## WORK ORDER
Print all records exactly, leaving nothing out.
(Beginning of DATA FOR REVIEW)
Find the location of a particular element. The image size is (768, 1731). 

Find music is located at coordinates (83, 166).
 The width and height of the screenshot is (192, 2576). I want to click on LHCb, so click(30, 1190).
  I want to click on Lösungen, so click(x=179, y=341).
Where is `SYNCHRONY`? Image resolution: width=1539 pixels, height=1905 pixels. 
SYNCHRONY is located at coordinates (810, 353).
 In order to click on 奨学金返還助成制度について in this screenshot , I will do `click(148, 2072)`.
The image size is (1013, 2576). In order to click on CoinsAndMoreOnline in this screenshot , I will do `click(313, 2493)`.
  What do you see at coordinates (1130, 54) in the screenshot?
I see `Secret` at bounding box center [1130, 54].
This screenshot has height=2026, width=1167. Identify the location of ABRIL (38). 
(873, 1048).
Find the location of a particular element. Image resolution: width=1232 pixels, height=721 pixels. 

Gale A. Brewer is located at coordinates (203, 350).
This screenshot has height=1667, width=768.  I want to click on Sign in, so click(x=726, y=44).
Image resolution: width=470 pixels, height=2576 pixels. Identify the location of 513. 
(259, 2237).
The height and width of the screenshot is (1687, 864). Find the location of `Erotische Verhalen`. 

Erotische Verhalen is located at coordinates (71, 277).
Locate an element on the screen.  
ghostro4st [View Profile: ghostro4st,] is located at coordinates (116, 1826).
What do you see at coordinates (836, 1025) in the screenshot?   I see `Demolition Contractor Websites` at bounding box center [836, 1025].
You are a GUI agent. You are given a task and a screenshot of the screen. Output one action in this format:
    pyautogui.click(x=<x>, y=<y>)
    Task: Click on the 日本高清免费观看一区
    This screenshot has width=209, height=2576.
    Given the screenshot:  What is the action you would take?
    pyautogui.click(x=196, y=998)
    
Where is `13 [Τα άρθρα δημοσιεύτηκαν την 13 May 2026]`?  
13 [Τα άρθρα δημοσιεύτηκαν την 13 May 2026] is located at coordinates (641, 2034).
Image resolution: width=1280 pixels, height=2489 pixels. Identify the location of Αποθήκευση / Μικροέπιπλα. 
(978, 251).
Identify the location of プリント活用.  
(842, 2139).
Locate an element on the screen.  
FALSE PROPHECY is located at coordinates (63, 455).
(End of DATA FOR REVIEW)
## RESULT
Find the location of a particular element. The image size is (768, 1731). 

Find music is located at coordinates (83, 166).
 The width and height of the screenshot is (192, 2576). I want to click on LHCb, so click(30, 1190).
  I want to click on Lösungen, so click(x=179, y=341).
Where is `SYNCHRONY`? Image resolution: width=1539 pixels, height=1905 pixels. 
SYNCHRONY is located at coordinates (810, 353).
 In order to click on 奨学金返還助成制度について in this screenshot , I will do `click(148, 2072)`.
The image size is (1013, 2576). In order to click on CoinsAndMoreOnline in this screenshot , I will do `click(313, 2493)`.
  What do you see at coordinates (1130, 54) in the screenshot?
I see `Secret` at bounding box center [1130, 54].
This screenshot has height=2026, width=1167. Identify the location of ABRIL (38). 
(873, 1048).
Find the location of a particular element. Image resolution: width=1232 pixels, height=721 pixels. 

Gale A. Brewer is located at coordinates (203, 350).
This screenshot has height=1667, width=768.  I want to click on Sign in, so click(x=726, y=44).
Image resolution: width=470 pixels, height=2576 pixels. Identify the location of 513. 
(259, 2237).
The height and width of the screenshot is (1687, 864). Find the location of `Erotische Verhalen`. 

Erotische Verhalen is located at coordinates (71, 277).
Locate an element on the screen.  
ghostro4st [View Profile: ghostro4st,] is located at coordinates (116, 1826).
What do you see at coordinates (836, 1025) in the screenshot?   I see `Demolition Contractor Websites` at bounding box center [836, 1025].
You are a GUI agent. You are given a task and a screenshot of the screen. Output one action in this format:
    pyautogui.click(x=<x>, y=<y>)
    Task: Click on the 日本高清免费观看一区
    This screenshot has width=209, height=2576.
    Given the screenshot:  What is the action you would take?
    pyautogui.click(x=196, y=998)
    
Where is `13 [Τα άρθρα δημοσιεύτηκαν την 13 May 2026]`?  
13 [Τα άρθρα δημοσιεύτηκαν την 13 May 2026] is located at coordinates (641, 2034).
Image resolution: width=1280 pixels, height=2489 pixels. Identify the location of Αποθήκευση / Μικροέπιπλα. 
(978, 251).
Identify the location of プリント活用.  
(842, 2139).
Locate an element on the screen.  
FALSE PROPHECY is located at coordinates (63, 455).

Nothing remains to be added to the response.